Angelou faces constant, daily racism at the hands of the white community around her. The continued verbal abuse and physical neglect of the community that surrounds her sets the tone for a slow but important personal evolution, from a young victim of racial trauma to a self-confident woman capable of encountering, addressing, and conquering the prejudice that surrounds her.

Perhaps a more overwhelming presence in the memoir is the sexual abuse of Angelou, at a mere eight-years-old, by her mother’s boyfriend. Only presented briefly in the text, the results on a young Angelou permeate through the majority of the text’s following chapters, as she withdraws from those around her and, to an extent, loses her voice.
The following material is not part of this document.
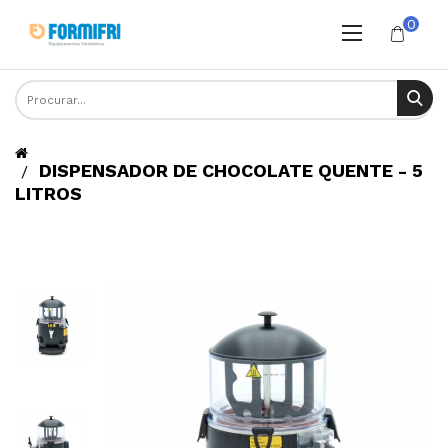
0
DISPENSADOR DE CHOCOLATE QUENTE - 5
LITROS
In this way, rape is seemingly used as a metaphor for Angelou’s parallel suffering at the hands of racism.

The memoir expertly and artfully explores racism, trauma, and depth of character, delving deep into the topics of independence, identity, self-determination, and personal dignity without reservation. Nothing about Caged Bird overtly paints a picture of happiness, nor is it easy to read, but the lack of social and personal ambiguity in Angelou’s work is what opens the door for a strong portrayal of her evolution into a self-empowered black woman.

Herself like the bird struggling in its cage, Angelou writes openly and candidly about the oppression on the basis of race, gender, and social status at the hands of fellow humans. Caught in the midst of the civil rights movement, Angelou “writes like a song,” according to The New York Times Book Review, just like the bird who sings of freedom.